Seu Preto de mãos dadas com Ulysses Guimarães. Foto: Eduardo von Muhlen 

No segundo dia, uma capacitação ministrada pelos parceiros Sapopema e TNC (Sociedade para a Pesquisa e Proteção do Meio Ambiente e The Nature Conservancy Brasil, respectivamente) abordou o tema “Gênero e Direitos relacionados às Águas Continentais”, reforçando a necessidade de incluir perspectivas de gênero nas políticas públicas e nas práticas de manejo.
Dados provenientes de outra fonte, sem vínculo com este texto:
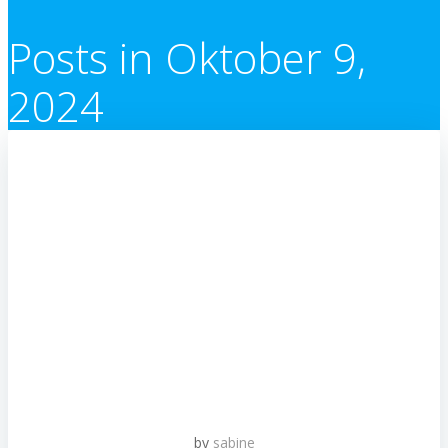
Posts in Oktober 9,
2024
by
sabine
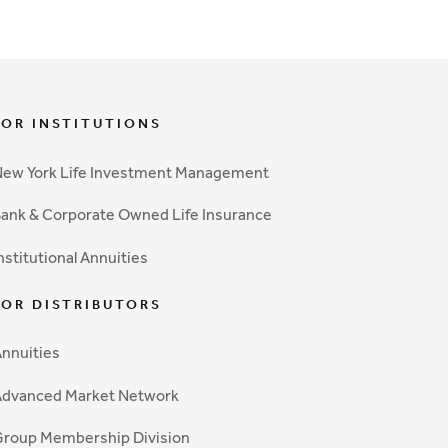
FOR INSTITUTIONS
ew York Life Investment Management
ank & Corporate Owned Life Insurance
nstitutional Annuities
FOR DISTRIBUTORS
nnuities
Advanced Market Network
roup Membership Division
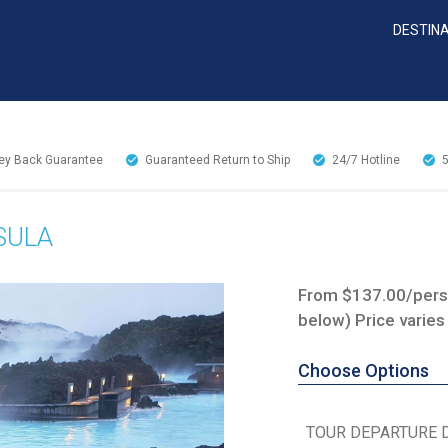
DESTIN
y Back Guarantee
Guaranteed Return to Ship
24/7
Hotline
SULA
From $137.00/perso
below) Price varies
Choose Options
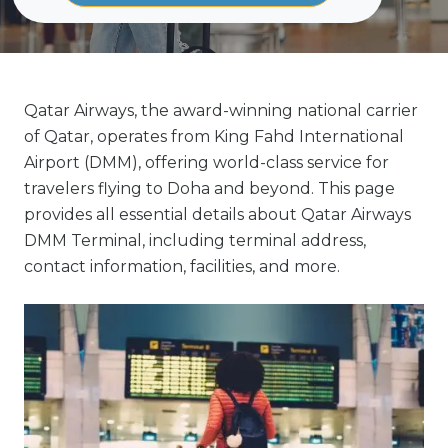
Qatar Airways, the award-winning national carrier
of Qatar, operates from King Fahd International
Airport (DMM), offering world-class service for
travelers flying to Doha and beyond. This page
provides all essential details about Qatar Airways
DMM Terminal, including terminal address,
contact information, facilities, and more.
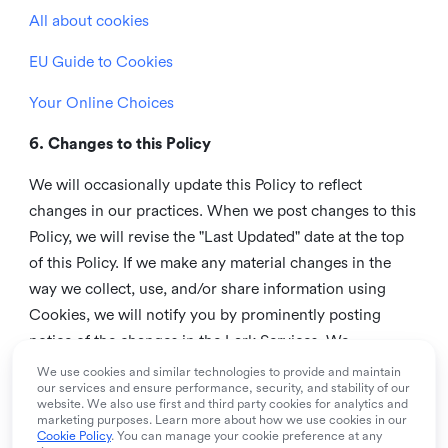
All about cookies
EU Guide to Cookies
Your Online Choices
6. Changes to this Policy
We will occasionally update this Policy to reflect
changes in our practices. When we post changes to this
Policy, we will revise the "Last Updated" date at the top
of this Policy. If we make any material changes in the
way we collect, use, and/or share information using
Cookies, we will notify you by prominently posting
notice of the changes in the Lark Services. We
recommend that you check this page from time to time
We use cookies and similar technologies to provide and maintain
our services and ensure performance, security, and stability of our
to inform yourself of any changes in this Policy.
website. We also use first and third party cookies for analytics and
marketing purposes. Learn more about how we use cookies in our
7. Contact us
Cookie Policy
. You can manage your cookie preference at any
Já no terceiro dia, o foco foi a incidência política. Gestores, cientistas e autoridades pesqueiras participaram de uma mesa redonda onde os pescadores apresentaram suas reivindicações e propostas. Entre os convidados estavam representantes dos Ministérios da Pesca e Aquicultura (MPA) e do Meio Ambiente e Mudança do Clima (MMA), além de pesquisadores de universidades federais e lideranças de associações e coletivos ligados à pesca. O Instituto Juruá teve papel ativo nessa discussão, apresentando demandas concretas e reforçando a importância do manejo participativo como ferramenta para a conservação e o desenvolvimento sustentável.
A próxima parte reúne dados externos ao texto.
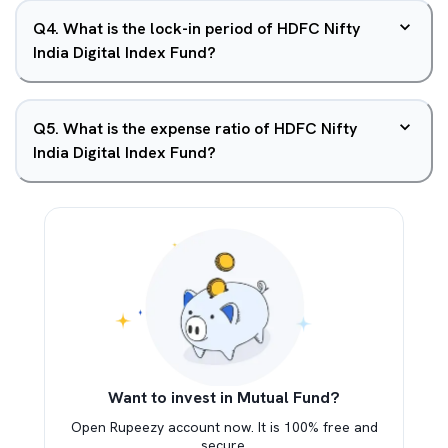
Q
4
.
What is the lock-in period of HDFC Nifty
India Digital Index Fund?
Q
5
.
What is the expense ratio of HDFC Nifty
India Digital Index Fund?
Want to invest in Mutual Fund?
Open Rupeezy account now. It is 100% free and
secure.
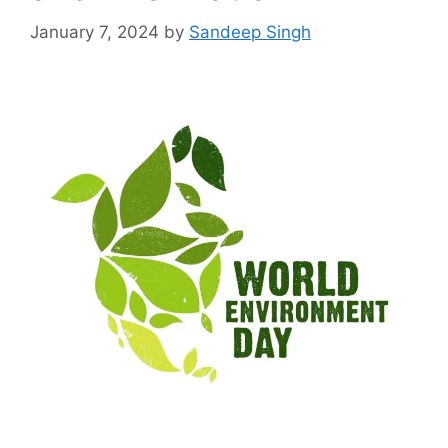
January 7, 2024
by
Sandeep Singh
Seu Preto e Silas conversando com o Secretário Executivo do Ministério da Pesca, Edipo Araujo. Foto: Eduardo von Muhlen 

Conhecendo os Lugares de Poder

Como forma de encerrar o evento com um marco simbólico, no quarto dia os participantes visitaram pontos turísticos e cívicos de Brasília, incluindo as sedes do MPA e do Congresso Nacional. A atividade,teve um caráter educativo, permitindo que pescadores de regiões isoladas da Amazônia conhecessem os locais onde são tomadas as decisões que impactam diretamente suas vidas. Para os representantes do Instituto Juruá, a visita foi uma oportunidade preciosa de aproximação com os espaços de poder e de reflexão sobre a importância da incidência política na defesa dos direitos das comunidades tradicionais.
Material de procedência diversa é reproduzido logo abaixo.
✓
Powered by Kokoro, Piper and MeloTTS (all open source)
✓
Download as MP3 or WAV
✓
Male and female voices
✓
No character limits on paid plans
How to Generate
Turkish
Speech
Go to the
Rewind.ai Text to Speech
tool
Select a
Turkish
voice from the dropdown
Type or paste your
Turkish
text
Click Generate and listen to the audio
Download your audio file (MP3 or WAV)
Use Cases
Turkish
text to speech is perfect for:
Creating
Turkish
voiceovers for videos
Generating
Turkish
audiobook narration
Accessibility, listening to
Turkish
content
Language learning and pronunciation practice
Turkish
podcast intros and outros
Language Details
Seu Preto refletiu sobre sua experiência:

“Conheci uma cidade muito bonita e maravilhosa. Trago para a minha comunidade o modelo de Brasília, e a importância de onde está o nosso presidente atual hoje e todos os ministérios que podem estar dentro do nosso orçamento, porque precisa fortalecer a nossa base. Eu aprendi muito, e tenho certeza que o Instituto Juruá foi mais um parceiro muito importante que vai nos ajudar, nos dar muita força para que nós possamos fortalecer as nossas comunidades.”

Um Chamado à Ação

O “Diálogos de Saberes” reforçou a importância da união entre comunidades tradicionais, cientistas e gestores públicos na defesa dos territórios pesqueiros e dos modos de vida tradicionais. A Carta de Brasília, fruto desse encontro, é um chamado urgente ao Estado brasileiro para que assuma compromissos concretos na garantia de direitos e na proteção dos povos das águas.

O Instituto Juruá, ao participar ativamente do evento, reafirmou seu compromisso com a conservação da biodiversidade amazônica e com o fortalecimento das comunidades tradicionais. Enquanto as comunidades pesqueiras seguem resistindo, eventos como esse mostram que a união de saberes e a mobilização coletiva são ferramentas poderosas na luta por justiça socioambiental e territorial. A Amazônia, com sua imensa biodiversidade e riqueza cultural, merece e precisa de políticas públicas que respeitem e valorizem seus guardiões tradicionais.